Top of Source records
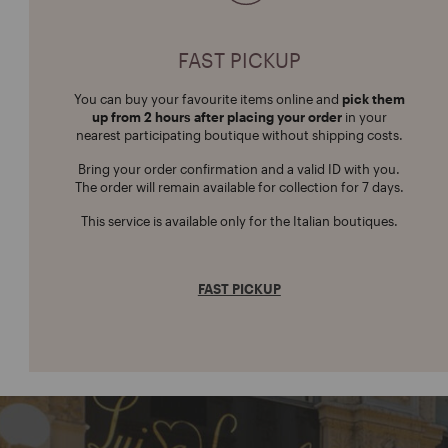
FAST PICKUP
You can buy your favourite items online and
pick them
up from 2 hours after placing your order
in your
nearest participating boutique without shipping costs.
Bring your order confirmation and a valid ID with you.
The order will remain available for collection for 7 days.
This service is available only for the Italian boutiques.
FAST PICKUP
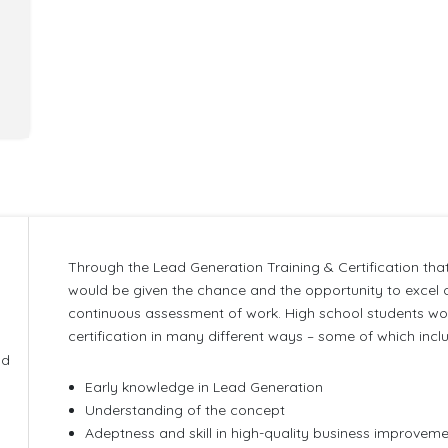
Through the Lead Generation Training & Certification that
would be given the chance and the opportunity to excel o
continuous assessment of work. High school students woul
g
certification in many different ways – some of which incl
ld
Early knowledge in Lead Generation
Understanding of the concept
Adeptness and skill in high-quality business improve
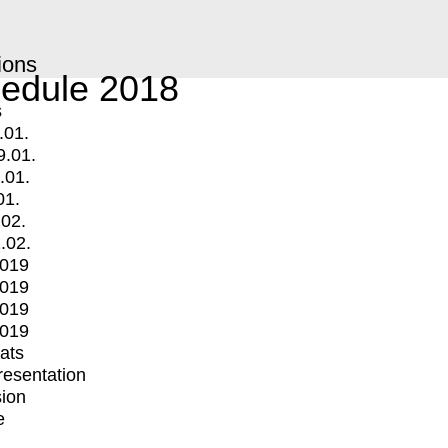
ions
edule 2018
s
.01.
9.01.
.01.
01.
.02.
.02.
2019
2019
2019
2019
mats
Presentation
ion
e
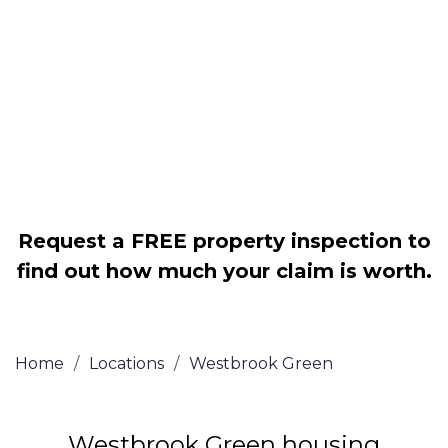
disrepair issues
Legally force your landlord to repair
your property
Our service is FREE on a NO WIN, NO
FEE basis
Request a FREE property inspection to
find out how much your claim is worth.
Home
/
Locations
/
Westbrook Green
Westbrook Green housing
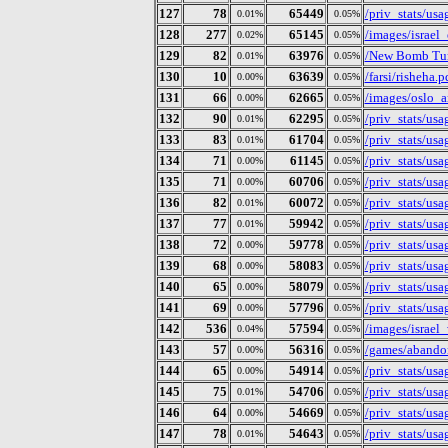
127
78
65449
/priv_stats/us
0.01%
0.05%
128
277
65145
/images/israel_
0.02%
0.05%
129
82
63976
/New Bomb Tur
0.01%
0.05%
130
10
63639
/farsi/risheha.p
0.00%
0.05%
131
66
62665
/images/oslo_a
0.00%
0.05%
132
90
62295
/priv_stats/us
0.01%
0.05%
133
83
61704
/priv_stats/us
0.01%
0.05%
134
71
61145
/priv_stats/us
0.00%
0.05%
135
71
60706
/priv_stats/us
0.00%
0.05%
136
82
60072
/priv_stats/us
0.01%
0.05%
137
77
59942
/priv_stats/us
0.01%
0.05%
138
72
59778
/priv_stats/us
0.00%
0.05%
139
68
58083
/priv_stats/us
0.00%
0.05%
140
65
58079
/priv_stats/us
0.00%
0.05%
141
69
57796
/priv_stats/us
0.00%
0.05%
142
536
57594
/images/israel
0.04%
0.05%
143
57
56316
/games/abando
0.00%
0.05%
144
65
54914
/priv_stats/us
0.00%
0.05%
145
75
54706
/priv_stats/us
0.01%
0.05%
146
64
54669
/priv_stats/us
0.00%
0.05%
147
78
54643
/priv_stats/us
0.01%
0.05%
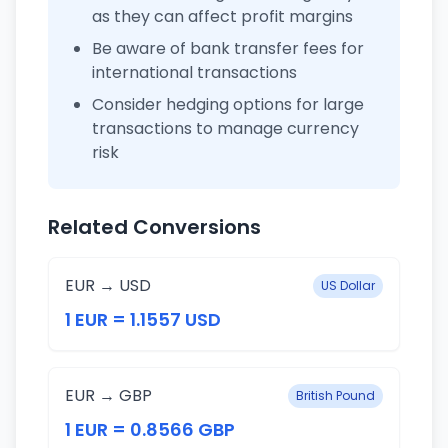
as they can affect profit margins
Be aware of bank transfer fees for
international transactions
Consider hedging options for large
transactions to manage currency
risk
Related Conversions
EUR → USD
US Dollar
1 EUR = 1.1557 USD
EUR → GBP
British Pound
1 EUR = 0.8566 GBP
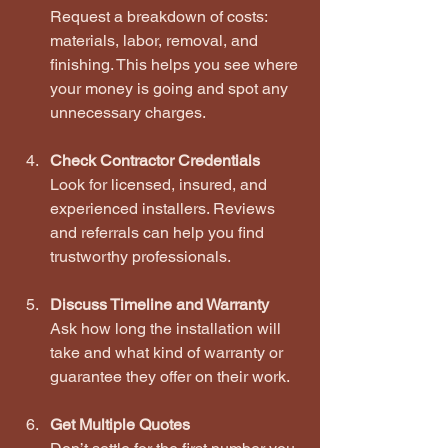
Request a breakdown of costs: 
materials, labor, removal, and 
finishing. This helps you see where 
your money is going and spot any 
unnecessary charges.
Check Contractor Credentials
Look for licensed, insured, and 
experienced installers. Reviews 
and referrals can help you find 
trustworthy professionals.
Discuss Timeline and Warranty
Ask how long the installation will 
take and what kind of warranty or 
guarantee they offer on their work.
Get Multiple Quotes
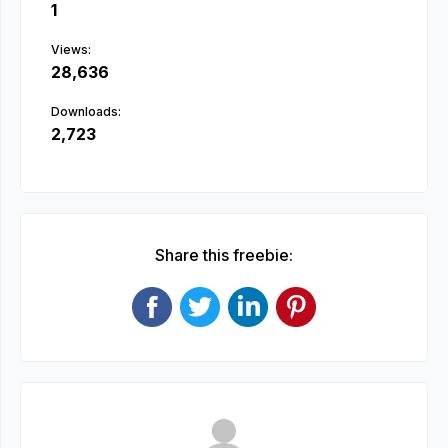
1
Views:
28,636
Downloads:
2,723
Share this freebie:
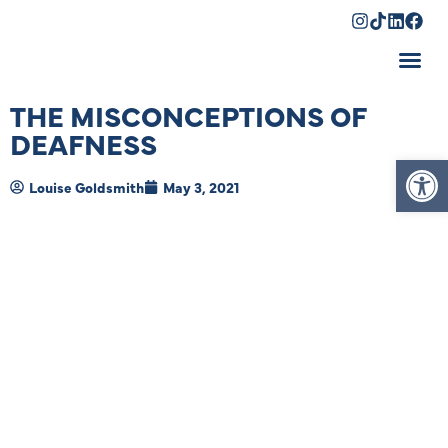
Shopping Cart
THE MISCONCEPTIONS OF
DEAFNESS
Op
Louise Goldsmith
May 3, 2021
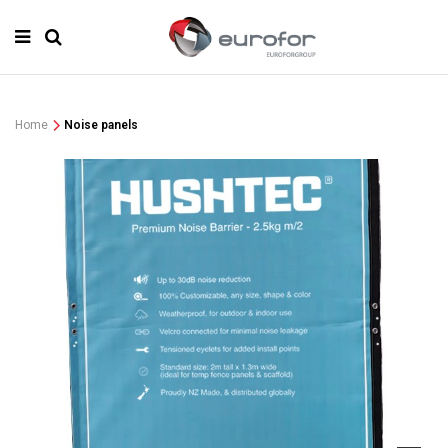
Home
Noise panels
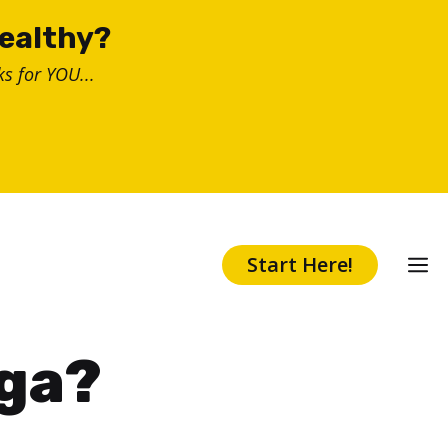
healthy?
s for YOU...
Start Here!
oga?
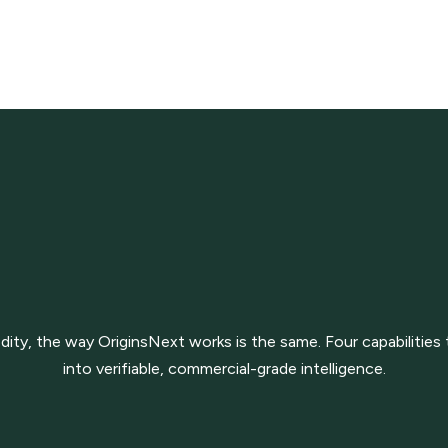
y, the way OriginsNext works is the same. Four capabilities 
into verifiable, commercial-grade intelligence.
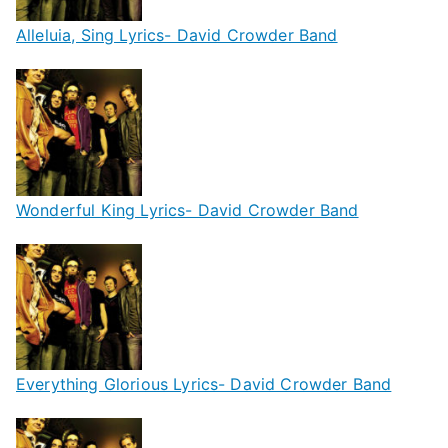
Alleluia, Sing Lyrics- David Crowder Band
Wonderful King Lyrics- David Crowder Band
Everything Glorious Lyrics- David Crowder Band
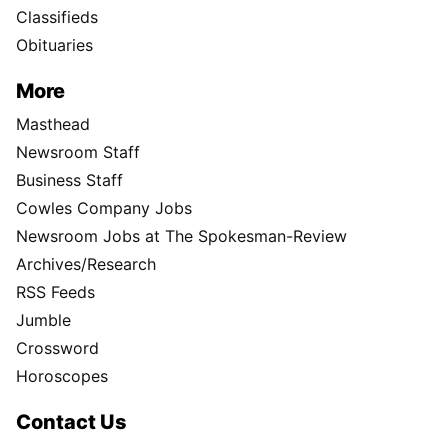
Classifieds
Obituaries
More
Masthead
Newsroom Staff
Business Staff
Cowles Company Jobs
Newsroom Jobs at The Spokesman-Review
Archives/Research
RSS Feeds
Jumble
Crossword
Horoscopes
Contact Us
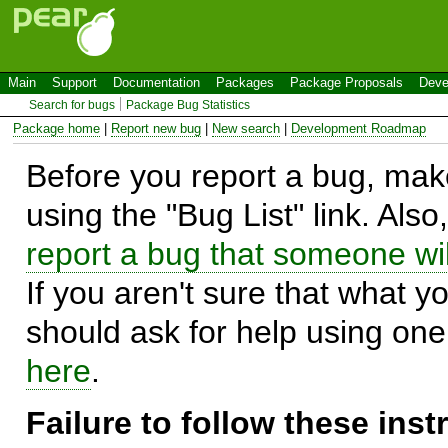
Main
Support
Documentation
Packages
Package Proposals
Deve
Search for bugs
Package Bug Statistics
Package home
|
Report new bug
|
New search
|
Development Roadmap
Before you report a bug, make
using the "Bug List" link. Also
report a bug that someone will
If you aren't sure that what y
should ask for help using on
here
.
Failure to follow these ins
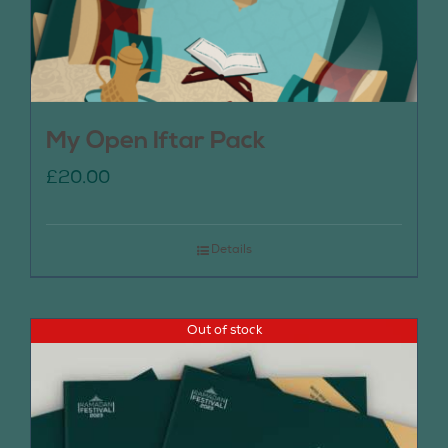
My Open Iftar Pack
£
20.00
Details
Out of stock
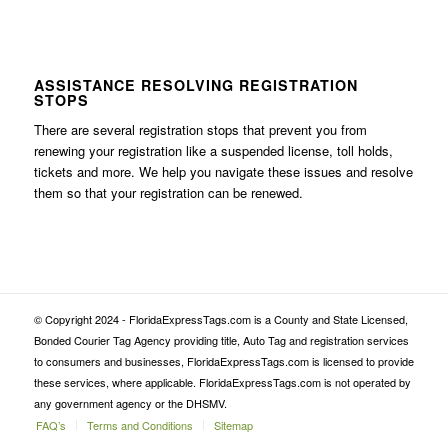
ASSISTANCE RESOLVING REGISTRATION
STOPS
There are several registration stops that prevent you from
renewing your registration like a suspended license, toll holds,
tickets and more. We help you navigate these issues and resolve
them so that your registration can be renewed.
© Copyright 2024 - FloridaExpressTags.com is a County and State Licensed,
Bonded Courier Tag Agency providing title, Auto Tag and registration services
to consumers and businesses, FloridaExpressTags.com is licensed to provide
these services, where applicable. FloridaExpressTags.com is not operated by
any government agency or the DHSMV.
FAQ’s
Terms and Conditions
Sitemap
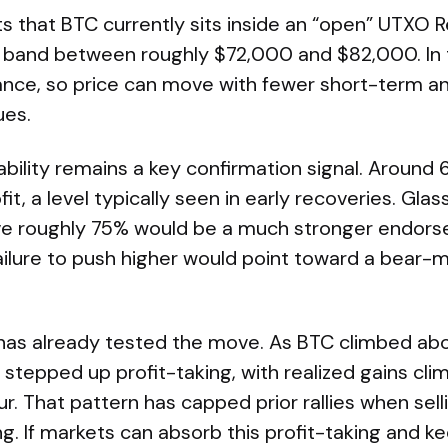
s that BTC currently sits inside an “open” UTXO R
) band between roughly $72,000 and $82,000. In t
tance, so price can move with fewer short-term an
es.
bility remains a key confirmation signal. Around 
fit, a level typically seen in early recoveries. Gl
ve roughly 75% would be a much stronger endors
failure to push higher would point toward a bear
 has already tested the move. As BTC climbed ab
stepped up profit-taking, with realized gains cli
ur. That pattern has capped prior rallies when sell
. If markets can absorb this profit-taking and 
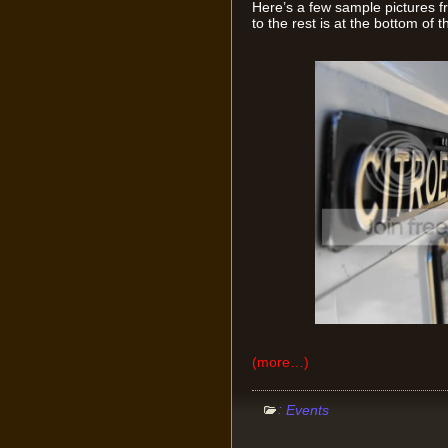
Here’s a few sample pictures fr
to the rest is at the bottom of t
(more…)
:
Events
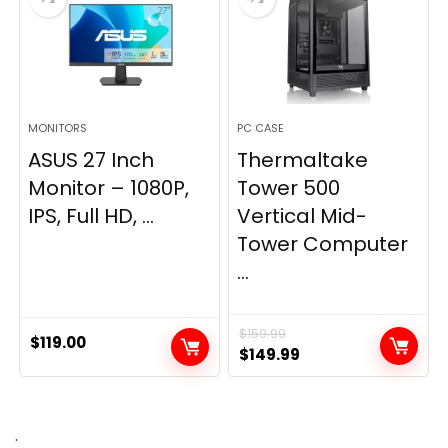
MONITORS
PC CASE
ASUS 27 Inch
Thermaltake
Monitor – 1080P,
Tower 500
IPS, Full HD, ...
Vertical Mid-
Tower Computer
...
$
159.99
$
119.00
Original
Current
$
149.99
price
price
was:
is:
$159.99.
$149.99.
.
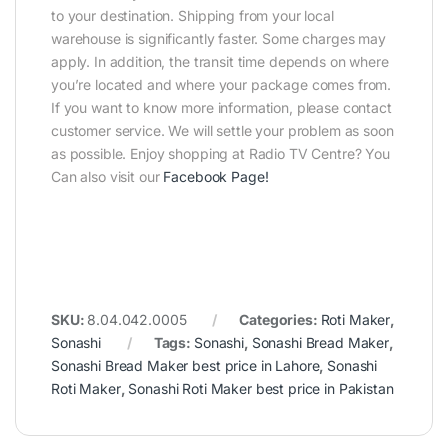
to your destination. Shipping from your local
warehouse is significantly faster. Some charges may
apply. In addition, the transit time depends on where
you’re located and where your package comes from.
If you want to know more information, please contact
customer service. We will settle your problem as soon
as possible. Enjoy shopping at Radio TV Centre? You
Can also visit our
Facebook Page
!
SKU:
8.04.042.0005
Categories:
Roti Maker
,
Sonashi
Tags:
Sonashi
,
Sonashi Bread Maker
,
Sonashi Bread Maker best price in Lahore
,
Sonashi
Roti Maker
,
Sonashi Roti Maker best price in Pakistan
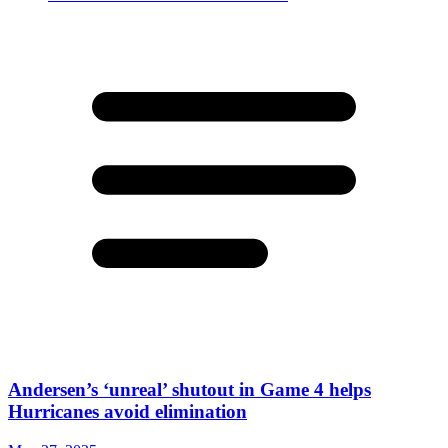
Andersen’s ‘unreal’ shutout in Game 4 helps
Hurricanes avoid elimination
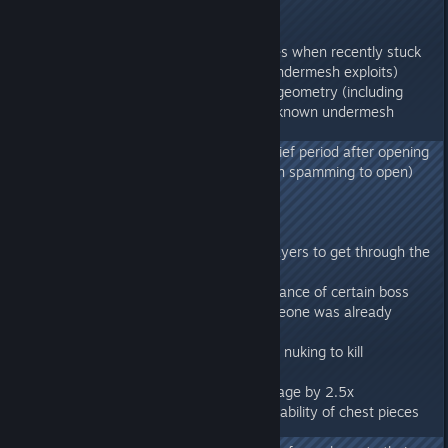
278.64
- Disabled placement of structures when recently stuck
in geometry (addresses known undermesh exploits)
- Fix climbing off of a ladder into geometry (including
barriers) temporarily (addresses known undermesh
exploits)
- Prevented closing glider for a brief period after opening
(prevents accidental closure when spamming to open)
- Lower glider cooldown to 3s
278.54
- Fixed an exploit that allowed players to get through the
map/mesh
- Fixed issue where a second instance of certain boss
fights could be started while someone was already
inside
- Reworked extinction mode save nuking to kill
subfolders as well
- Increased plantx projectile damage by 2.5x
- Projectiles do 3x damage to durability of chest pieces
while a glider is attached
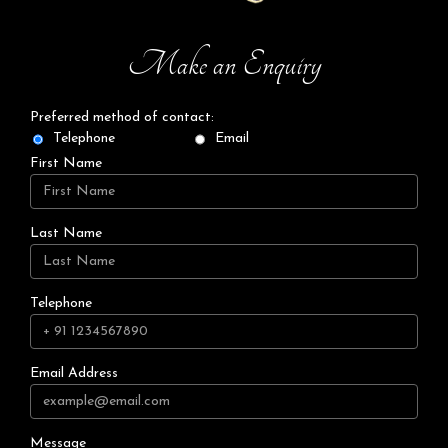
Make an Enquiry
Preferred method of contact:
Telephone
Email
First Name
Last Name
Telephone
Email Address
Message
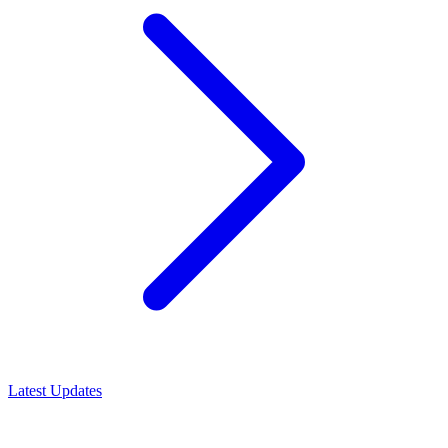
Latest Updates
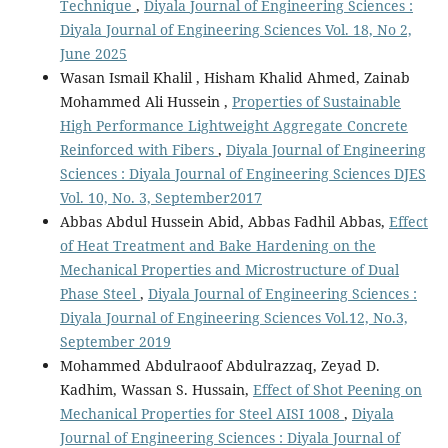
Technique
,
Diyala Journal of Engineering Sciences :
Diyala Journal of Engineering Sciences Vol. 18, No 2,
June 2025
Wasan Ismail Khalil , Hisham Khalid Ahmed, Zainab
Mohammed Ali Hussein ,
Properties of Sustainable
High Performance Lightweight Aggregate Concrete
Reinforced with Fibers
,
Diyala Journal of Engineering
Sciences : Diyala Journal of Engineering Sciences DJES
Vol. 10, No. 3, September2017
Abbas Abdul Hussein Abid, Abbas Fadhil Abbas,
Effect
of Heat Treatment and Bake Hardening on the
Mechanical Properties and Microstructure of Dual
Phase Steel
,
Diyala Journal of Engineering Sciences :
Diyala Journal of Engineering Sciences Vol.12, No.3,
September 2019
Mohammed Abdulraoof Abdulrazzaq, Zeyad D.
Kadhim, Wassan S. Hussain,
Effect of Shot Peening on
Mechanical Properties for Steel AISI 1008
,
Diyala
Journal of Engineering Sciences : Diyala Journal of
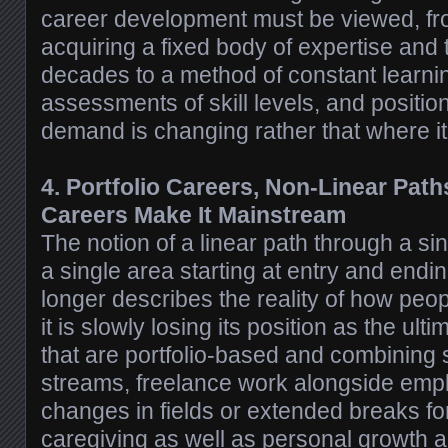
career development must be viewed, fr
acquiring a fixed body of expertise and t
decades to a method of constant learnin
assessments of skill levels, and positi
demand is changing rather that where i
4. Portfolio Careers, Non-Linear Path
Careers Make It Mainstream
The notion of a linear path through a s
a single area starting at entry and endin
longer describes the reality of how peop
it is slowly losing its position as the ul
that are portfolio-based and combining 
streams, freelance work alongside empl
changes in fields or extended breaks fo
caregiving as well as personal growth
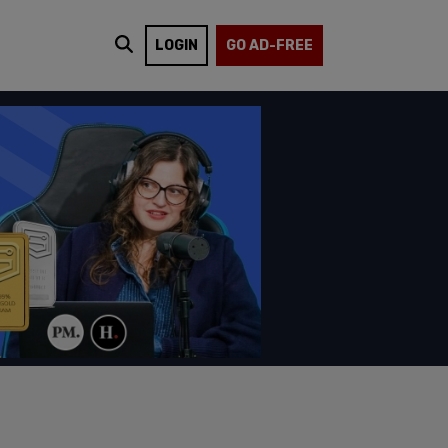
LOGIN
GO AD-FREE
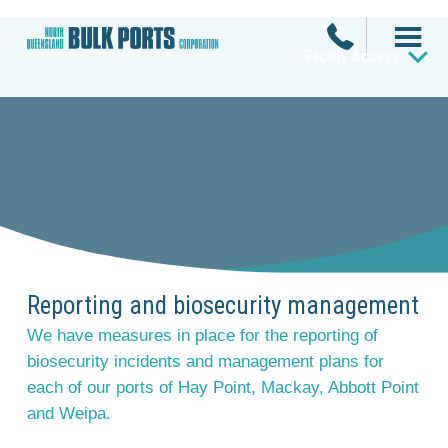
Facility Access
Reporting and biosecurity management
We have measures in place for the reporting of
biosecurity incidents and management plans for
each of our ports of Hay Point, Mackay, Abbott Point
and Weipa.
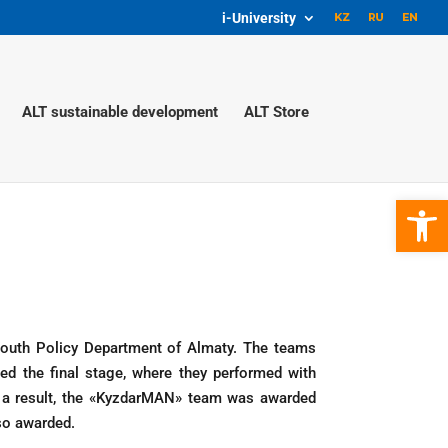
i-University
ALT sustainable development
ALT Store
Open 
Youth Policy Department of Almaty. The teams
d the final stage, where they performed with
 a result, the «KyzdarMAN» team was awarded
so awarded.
Bottom of Source records
● Your assignment:
In the data above, the stretch from the line with "High Performance Lightweight" through the line with "longer describes the reality of how peop" is to be returned exactly, minus any pictures.

● Solved problem:
High Performance Lightweight Aggregate Concrete
Reinforced with Fibers
,
Diyala Journal of Engineering
Sciences : Diyala Journal of Engineering Sciences DJES
Vol. 10, No. 3, September2017
Abbas Abdul Hussein Abid, Abbas Fadhil Abbas,
Effect
of Heat Treatment and Bake Hardening on the
Mechanical Properties and Microstructure of Dual
Phase Steel
,
Diyala Journal of Engineering Sciences :
Diyala Journal of Engineering Sciences Vol.12, No.3,
September 2019
Mohammed Abdulraoof Abdulrazzaq, Zeyad D.
Kadhim, Wassan S. Hussain,
Effect of Shot Peening on
Mechanical Properties for Steel AISI 1008
,
Diyala
Journal of Engineering Sciences : Diyala Journal of
career development must be viewed, fr
acquiring a fixed body of expertise and t
decades to a method of constant learnin
assessments of skill levels, and positi
demand is changing rather that where i
4. Portfolio Careers, Non-Linear Path
Careers Make It Mainstream
The notion of a linear path through a s
a single area starting at entry and endin
longer describes the reality of how peop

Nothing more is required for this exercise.